ASSIGNMENT ::
In how many lines of the records does "page" appear? Answer with one number.

Bounding box prediction data:

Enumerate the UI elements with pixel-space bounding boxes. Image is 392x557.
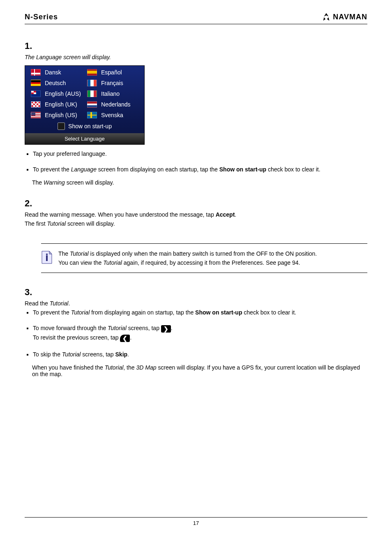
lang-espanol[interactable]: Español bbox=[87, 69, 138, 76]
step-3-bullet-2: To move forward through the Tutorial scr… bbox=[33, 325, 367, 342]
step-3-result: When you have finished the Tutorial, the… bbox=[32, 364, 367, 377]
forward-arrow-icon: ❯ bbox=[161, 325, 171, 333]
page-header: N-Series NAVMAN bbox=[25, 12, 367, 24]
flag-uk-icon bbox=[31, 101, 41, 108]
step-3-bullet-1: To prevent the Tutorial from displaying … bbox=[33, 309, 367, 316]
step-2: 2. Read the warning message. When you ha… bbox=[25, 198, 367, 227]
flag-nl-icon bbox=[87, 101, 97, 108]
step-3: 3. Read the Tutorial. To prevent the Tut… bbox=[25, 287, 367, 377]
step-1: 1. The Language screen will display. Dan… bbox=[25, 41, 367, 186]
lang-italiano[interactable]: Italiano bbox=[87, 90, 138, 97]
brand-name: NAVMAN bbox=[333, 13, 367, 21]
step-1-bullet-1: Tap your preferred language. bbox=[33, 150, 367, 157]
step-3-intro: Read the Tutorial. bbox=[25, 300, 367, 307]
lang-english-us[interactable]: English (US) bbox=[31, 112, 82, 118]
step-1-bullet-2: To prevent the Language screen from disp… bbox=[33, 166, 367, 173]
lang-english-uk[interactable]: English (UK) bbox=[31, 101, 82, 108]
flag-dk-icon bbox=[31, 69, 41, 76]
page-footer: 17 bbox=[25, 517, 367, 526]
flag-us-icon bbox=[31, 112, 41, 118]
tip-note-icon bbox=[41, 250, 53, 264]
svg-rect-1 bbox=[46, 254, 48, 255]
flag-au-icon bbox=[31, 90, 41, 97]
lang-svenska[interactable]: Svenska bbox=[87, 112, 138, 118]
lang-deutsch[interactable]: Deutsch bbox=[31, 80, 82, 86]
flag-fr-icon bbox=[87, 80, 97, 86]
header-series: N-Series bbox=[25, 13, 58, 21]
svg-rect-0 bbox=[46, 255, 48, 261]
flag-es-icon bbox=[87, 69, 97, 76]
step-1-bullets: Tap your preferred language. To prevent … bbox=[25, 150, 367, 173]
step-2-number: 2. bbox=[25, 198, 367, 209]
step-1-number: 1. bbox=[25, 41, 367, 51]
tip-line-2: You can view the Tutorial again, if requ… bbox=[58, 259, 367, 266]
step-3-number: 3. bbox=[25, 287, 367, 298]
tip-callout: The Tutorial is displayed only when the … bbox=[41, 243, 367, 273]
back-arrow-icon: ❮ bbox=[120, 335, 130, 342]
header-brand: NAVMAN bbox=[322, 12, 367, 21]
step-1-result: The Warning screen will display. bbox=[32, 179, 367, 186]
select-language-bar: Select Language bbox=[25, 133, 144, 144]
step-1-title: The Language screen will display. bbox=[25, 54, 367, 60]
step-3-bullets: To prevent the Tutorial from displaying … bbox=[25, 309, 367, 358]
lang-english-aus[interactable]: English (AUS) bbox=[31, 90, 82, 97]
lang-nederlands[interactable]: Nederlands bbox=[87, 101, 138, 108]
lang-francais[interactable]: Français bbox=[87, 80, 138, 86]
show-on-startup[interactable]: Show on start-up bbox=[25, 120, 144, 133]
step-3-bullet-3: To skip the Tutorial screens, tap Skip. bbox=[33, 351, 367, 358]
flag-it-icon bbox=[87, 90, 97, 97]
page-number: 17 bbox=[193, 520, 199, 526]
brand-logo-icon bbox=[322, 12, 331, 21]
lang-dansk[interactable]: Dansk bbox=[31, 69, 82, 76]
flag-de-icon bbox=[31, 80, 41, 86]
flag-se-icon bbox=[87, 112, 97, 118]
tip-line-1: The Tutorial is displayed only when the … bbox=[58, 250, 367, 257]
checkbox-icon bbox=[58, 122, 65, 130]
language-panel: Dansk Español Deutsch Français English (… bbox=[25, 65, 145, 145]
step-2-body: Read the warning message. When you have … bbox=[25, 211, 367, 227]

RESULT FOR THIS TASK ::
3